[Opening Data for analysis section]

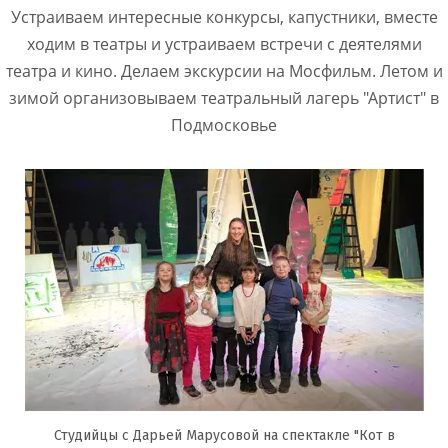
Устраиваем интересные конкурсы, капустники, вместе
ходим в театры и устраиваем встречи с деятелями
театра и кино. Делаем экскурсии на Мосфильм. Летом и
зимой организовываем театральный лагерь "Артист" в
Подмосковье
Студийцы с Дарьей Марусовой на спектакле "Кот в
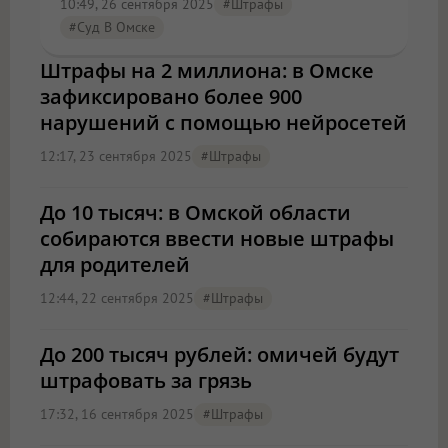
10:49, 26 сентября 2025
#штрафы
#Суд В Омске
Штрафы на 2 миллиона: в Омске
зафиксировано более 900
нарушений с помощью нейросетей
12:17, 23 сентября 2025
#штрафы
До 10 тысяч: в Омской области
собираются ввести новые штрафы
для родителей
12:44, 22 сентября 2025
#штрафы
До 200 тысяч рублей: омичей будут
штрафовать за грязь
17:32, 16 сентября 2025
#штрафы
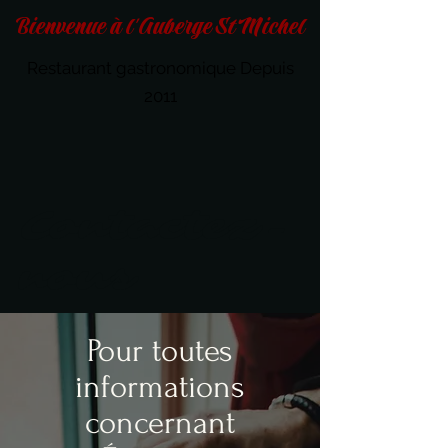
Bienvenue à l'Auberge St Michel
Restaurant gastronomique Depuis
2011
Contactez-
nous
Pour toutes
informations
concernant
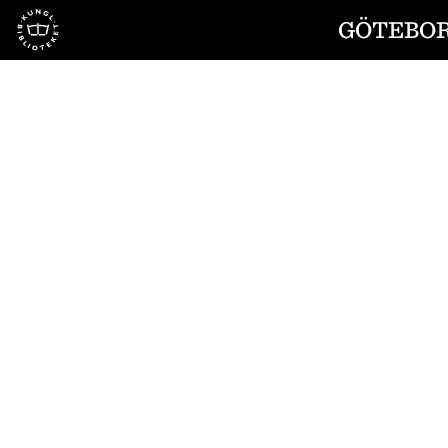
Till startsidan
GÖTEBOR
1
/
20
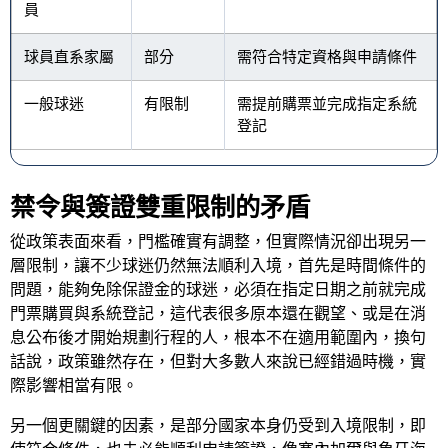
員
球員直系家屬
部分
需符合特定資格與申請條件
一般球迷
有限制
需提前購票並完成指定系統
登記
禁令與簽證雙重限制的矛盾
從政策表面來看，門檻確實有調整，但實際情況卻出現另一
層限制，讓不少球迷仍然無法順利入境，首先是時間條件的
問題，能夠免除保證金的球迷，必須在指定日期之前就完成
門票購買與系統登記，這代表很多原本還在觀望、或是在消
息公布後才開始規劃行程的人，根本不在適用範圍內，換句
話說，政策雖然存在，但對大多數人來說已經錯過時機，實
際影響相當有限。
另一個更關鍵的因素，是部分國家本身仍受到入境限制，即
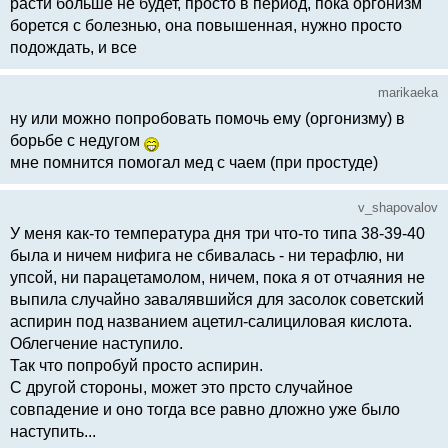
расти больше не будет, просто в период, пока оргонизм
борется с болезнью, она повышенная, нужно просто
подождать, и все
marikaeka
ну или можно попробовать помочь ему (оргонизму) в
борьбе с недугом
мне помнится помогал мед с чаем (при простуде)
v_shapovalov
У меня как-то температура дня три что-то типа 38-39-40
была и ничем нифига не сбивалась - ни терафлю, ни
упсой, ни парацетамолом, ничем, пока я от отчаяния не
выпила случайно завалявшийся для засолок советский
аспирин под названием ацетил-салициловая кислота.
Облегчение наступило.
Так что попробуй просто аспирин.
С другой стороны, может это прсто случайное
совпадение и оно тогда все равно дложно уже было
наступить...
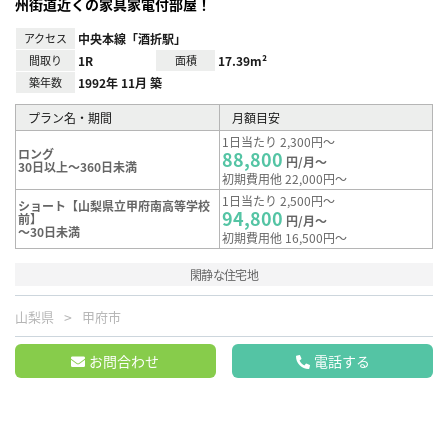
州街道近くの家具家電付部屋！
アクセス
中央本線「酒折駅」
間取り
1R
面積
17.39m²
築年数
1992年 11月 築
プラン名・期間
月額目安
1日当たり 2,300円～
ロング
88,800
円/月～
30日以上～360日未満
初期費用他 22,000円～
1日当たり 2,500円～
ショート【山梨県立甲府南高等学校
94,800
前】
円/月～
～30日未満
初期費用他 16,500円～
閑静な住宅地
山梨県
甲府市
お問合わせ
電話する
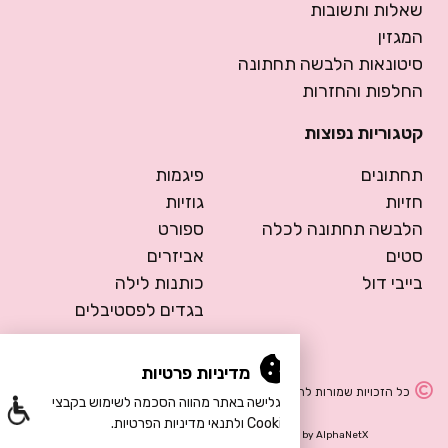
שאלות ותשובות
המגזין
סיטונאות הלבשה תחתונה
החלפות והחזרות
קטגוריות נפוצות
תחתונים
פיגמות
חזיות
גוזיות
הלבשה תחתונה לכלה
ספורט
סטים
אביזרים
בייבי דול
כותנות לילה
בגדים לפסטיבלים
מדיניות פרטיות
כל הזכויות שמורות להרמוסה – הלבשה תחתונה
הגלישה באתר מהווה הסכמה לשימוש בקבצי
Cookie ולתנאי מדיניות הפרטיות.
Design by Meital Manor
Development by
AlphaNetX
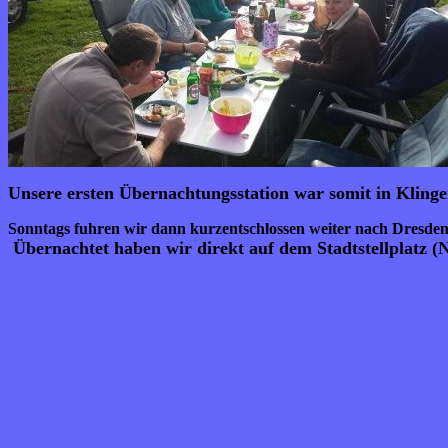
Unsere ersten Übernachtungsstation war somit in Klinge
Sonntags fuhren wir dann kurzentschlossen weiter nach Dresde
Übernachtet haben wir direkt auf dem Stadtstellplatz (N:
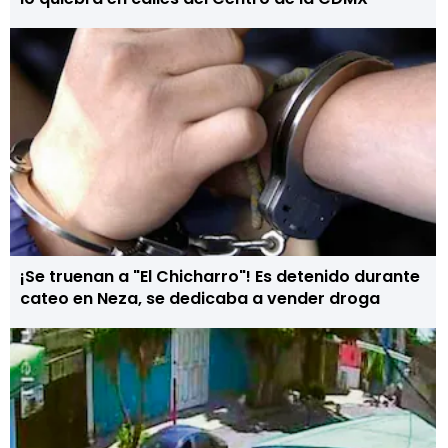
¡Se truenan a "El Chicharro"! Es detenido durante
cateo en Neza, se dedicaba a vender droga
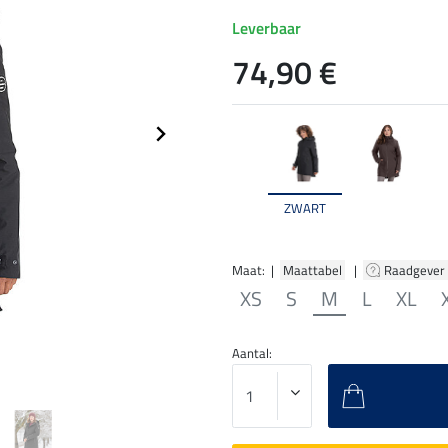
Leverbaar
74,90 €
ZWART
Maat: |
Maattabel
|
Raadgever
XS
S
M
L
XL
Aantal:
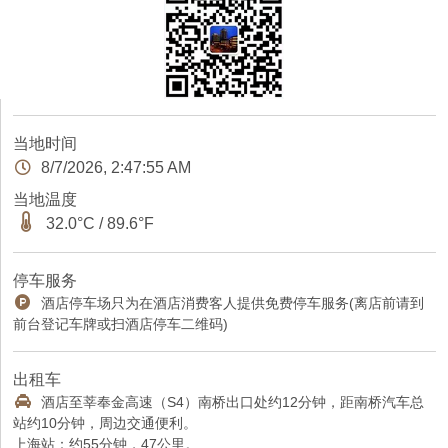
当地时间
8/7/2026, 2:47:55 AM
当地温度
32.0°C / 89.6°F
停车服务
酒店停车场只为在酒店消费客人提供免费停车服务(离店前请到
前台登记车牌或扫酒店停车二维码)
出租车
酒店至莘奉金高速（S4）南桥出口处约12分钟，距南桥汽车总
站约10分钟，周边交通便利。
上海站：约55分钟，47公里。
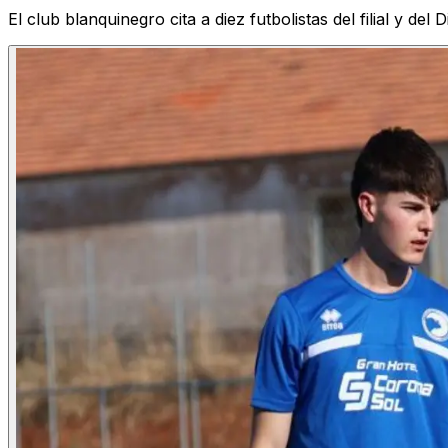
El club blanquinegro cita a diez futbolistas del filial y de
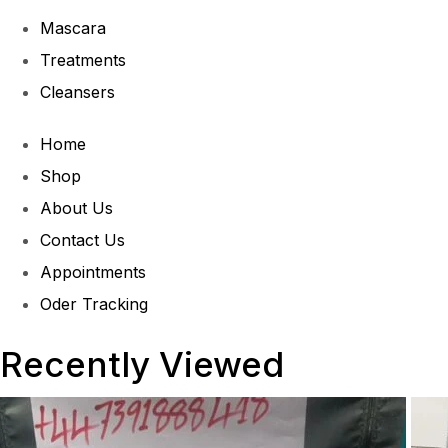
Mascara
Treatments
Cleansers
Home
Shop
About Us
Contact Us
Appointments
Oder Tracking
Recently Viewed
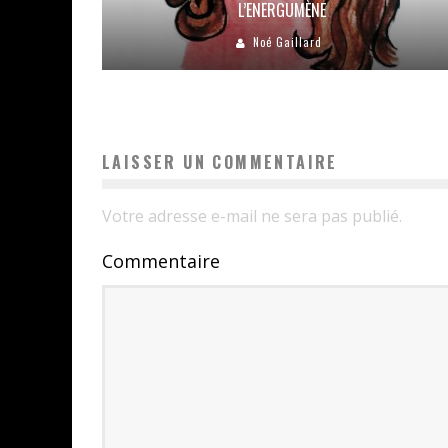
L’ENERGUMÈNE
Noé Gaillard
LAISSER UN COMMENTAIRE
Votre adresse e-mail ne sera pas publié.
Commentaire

[Closing Data for analysis section]

**Problem to solve:** Each line in the listing above that includes "просто" is to be copied.

**Exercise output:**
расти больше не будет, просто в период, пока оргонизм
борется с болезнью, она повышенная, нужно просто
Так что попробуй просто аспирин.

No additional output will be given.